Genel olarak, Frank Churchill'in duygularına baktığı açıdan da hoşnuttu.

"Onun sırsıklam âşık olduğu su götürmez. Her şey bunu gösteriyor, sırsıklam âşık. Geri geldiği zaman eğer aşkı soğumamışsa, ona fazla cesaret vermemeye dikkat etmeliyim. Yoksa kendi kendimi bağışlayamam, çünkü benim kararım karar. Gerçi beni, ona şimdiye kadar fazla yüz vermekle suçlayamaz. Yok yok, onun duygularını birazcık olsa paylaştığıma inansa ayrılırken öyle perişan olmazdı. Yüz bulduğuna inanmış olsa ayrılırken başka türlü konuşur, bambaşka davranırdı. Gene de tetikte olmalıyım. Yani duyguları şimdiki gibi olmayı sürdürürse, elbet. Ne var ki bunun böyle olacağını pek sanmıyorum, doğrusu. Onu o tip bir erkek olarak pek göremiyorum. Duygularının sıcak ama hayli değişken olabileceğini düşünebiliyorum. Kısacası, bu konuyu düşündükçe, mutluluğumun ona bağlı olmadığına şükrediyorum.
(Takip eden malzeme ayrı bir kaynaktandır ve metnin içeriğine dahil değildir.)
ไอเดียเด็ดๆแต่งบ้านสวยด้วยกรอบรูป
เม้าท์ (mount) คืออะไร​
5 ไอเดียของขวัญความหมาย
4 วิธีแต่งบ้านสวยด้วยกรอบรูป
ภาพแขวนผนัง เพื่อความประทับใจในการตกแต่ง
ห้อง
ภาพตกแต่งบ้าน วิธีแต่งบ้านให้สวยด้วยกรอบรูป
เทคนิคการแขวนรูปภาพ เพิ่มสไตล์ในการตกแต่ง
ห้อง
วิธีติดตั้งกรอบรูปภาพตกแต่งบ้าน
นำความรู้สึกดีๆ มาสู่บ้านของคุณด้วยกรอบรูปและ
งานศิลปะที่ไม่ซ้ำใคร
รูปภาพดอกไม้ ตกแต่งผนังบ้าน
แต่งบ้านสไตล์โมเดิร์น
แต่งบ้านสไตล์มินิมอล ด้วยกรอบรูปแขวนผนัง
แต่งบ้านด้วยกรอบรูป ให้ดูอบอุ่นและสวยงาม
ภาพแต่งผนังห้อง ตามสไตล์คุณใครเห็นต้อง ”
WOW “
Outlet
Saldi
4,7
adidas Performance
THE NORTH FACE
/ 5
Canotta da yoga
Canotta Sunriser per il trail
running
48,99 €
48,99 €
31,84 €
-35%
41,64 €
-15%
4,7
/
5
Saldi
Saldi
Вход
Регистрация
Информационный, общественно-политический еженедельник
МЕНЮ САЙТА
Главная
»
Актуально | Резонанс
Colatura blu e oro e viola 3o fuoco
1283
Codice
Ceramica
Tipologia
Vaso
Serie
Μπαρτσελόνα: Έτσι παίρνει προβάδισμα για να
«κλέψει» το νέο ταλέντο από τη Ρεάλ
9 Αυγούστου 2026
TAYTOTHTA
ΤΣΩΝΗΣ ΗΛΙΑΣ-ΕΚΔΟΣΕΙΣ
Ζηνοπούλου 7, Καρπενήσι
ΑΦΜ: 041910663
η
Bir süre sonra eski halime dönerim, o zaman da hiç pişmanlık, üzgünlük duymam, çünkü herkes ömründe hiç değilse bir kez âşık olmalı, diyorlar ya, ne mutlu ki ben bunu ucuz atlattım!"

Frank Churchill'den Mrs. Weston'a gelen mektubu Emma da okudu. Bu ona öyle derin bir keyif ve hayranlık verdi ki genç kız başlangıçta şaşkınlığa düşerek kendi duygularının gücünü küçümsemiş olabileceğini düşündü. İyi yazılmış, uzun bir mektuptu bu. Frank, yolculuğunun ve duygularının ayrıntılı bir dökümünü veriyordu. Gereken saygı, sevgi ve minnet duygularını ve bulunduğu yerle ilgili bilgileri açık ve oyalayıcı bir dille anlatmıştı. Kuşkuyu çekecek, yadırganacak hiçbir ifadesi yoktu. Tam Mrs. Weston'a yazılması gereken, içten bir mektup. Emma'nın adı da unutulmuş değildi. Miss Woodhouse sözcükleri birkaç kez geçiyordu, hem de her seferinde gönül okşayan bir bağıntıyla, ya bir övgü sözcüğü ya da onun söylemiş olduğu bir şeyin anımsatılmasıyla... Hele mektubun en sonundaki basit birkaç satırda, övgü ve duygularla yüklü olmamalarına karşın Emma kendine yapılmış en büyük iltifatı buldu. En son kalan boş bir köşeciğe şu sözler sıkıştırılmıştı: "Salı günü, bildiğiniz gibi, Miss Woodhouse'un o küçük, güzel arkadaşına hiç zaman ayıramadım. Lütfen benim tarafımdan ona veda edip özür dileyin." Bunun yalnızca kendisi için yazılmış olduğundan Emma'nın hiç kuşkusu yoktu. Harriet'i Frank salt onun arkadaşı olduğu için anımsıyordu. Enscombe'daki yaşam ve beklentilerine gelince; Frank bunların beklediğinden ne daha iyi ne de daha kötü olduğunu söylüyordu. Mrs. Churchill iyileşmeye başlamış ama kendisi, Randalls'a ne zaman dönebileceği konusunda, kendi kafasında bile tarih saptayamıyormuş.